▶ **Exercise details**:
Output the records below verbatim, minus the pictures.

▶ **Dataset extract**:

========================================================================

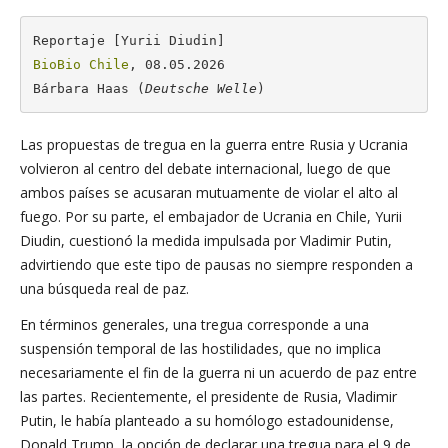
BioBio Chile
, 08.05.2026

Bárbara Haas (
Deutsche Welle
)
Las propuestas de tregua en la guerra entre Rusia y Ucrania
volvieron al centro del debate internacional, luego de que
ambos países se acusaran mutuamente de violar el alto al
fuego. Por su parte, el embajador de Ucrania en Chile, Yurii
Diudin, cuestionó la medida impulsada por Vladimir Putin,
advirtiendo que este tipo de pausas no siempre responden a
una búsqueda real de paz.
En términos generales, una tregua corresponde a una
suspensión temporal de las hostilidades, que no implica
necesariamente el fin de la guerra ni un acuerdo de paz entre
las partes. Recientemente, el presidente de Rusia, Vladimir
Putin, le había planteado a su homólogo estadounidense,
Donald Trump, la opción de declarar una tregua para el 9 de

========================================================================

▶ **Finished exercise**:
BioBio Chile
, 08.05.2026

Bárbara Haas (
Deutsche Welle
)
Las propuestas de tregua en la guerra entre Rusia y Ucrania
volvieron al centro del debate internacional, luego de que
ambos países se acusaran mutuamente de violar el alto al
fuego. Por su parte, el embajador de Ucrania en Chile, Yurii
Diudin, cuestionó la medida impulsada por Vladimir Putin,
advirtiendo que este tipo de pausas no siempre responden a
una búsqueda real de paz.
En términos generales, una tregua corresponde a una
suspensión temporal de las hostilidades, que no implica
necesariamente el fin de la guerra ni un acuerdo de paz entre
las partes. Recientemente, el presidente de Rusia, Vladimir
Putin, le había planteado a su homólogo estadounidense,
Donald Trump, la opción de declarar una tregua para el 9 de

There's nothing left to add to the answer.